The UI I designed was pretty straightforward. After learning how MCPs work and how installation happens inside Cursor, I built a flow that walked users through each step with clear instructions, suggested prompts, and links to documentation. They could also access their scan history in the StackHawk platform, so while all the active work happened in the assistant, they still had a record of past scans if they needed it.

Keep it minimal: The UI's only job was to get users set up and then get out of the way. Once they were configured, everything happened in the assistant.

Break it down: I split the setup into small, digestible steps. Each one felt manageable on its own instead of overwhelming.

Write for humans: I rewrote all the technical installation instructions in plain language that made sense to someone who'd never done this before.

Always there if needed: Documentation and support were always one click away throughout the setup process.

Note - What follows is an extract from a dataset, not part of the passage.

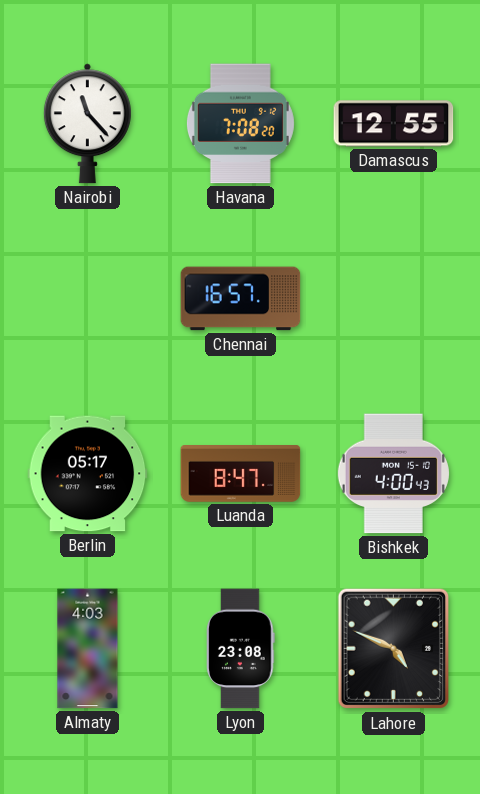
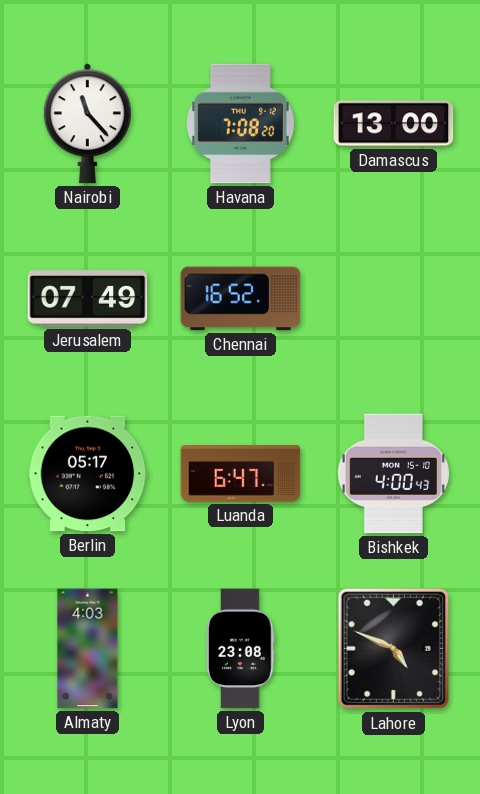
Damascus: 12:55 -> 13:00
Jerusalem: none -> 07:49
Chennai: 16:57 -> 16:52
Luanda: 8:47 -> 6:47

StackHawk Vibe UI alongside a security scan running in Cursor

Left: Stylized view of the step-by-step setup instructions in the StackHawk UI. Right: A StackHawk security scan running directly inside Cursor.

Learnings

Test your own work: I'm a big believer in using what you design. By going through the setup myself as a non-technical user, I caught friction that would've been invisible to our engineering team. I documented everything and shared it internally, which helped ground our decisions in real user experience instead of assumptions.

Your audience might surprise you: We built this for hobbyists and AI-first builders, but then enterprise customers started asking for access. We hadn't designed for that audience at all, but their interest showed we'd built something with broader appeal than we'd realized.

Unexpected Outcome

Enterprise customers wanted in. I added a dedicated MCP instruction page to StackHawk's settings and started tracking enterprise adoption. Those insights are now shaping our roadmap.

Next Steps

Now that we've proven the concept works, we're looking at a few directions:

  • Enterprise expansion: We're exploring how to connect MCP-driven scanning into broader enterprise development workflows, since that's where the unexpected demand is coming from.
  • Continuous improvement: We're partnering with Customer Success to gather ongoing feedback and refine both the technology and the UI based on how people are actually using it. We also set up a Slack channel that tracks Vibe signups, monitoring volume and email addresses to understand who's adopting it and how quickly interest is growing.
  • Better patterns for complex setup: The instructional design approach we developed for this could apply to other complex setups. We're thinking about how to turn this into a repeatable pattern.
  • More platforms: Right now we support Cursor and Claude Code, but there are other AI coding platforms we could expand to as adoption grows.